▶ Data
+---+
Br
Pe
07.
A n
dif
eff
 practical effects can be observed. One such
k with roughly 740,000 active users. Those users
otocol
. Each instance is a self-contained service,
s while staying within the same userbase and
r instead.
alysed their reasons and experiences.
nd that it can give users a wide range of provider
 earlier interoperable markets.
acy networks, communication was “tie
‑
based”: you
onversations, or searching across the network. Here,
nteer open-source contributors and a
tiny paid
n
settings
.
+---+
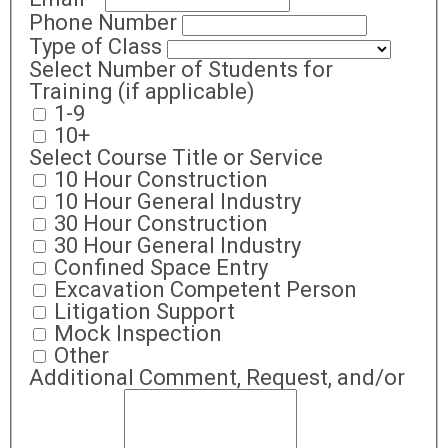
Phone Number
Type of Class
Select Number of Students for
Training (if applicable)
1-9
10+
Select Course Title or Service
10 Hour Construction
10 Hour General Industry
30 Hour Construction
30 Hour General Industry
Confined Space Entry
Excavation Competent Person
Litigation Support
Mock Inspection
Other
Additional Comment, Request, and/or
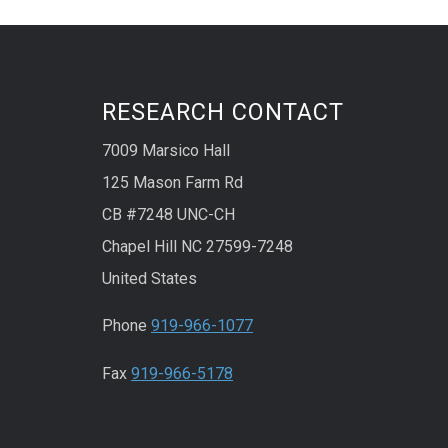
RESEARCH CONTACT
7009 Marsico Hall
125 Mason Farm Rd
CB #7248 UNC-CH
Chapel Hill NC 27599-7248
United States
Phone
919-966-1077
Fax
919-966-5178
+---+
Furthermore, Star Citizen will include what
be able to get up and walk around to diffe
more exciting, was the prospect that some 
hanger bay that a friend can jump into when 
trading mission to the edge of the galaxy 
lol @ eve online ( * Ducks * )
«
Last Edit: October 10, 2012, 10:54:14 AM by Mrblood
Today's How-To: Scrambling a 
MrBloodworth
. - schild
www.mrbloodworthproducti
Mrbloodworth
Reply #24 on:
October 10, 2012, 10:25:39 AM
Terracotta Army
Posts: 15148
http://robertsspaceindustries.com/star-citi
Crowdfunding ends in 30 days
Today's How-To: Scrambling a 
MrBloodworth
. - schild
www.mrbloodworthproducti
+---+
▶ What to do
Of the entries above, transcribe exactly those lines that fall between the line containing "Phone Number" and the line containing "Excavation Competent Person", together with those two lines.

▶ Answer section
Phone Number
Type of Class
Select Number of Students for
Training (if applicable)
1-9
10+
Select Course Title or Service
10 Hour Construction
10 Hour General Industry
30 Hour Construction
30 Hour General Industry
Confined Space Entry
Excavation Competent Person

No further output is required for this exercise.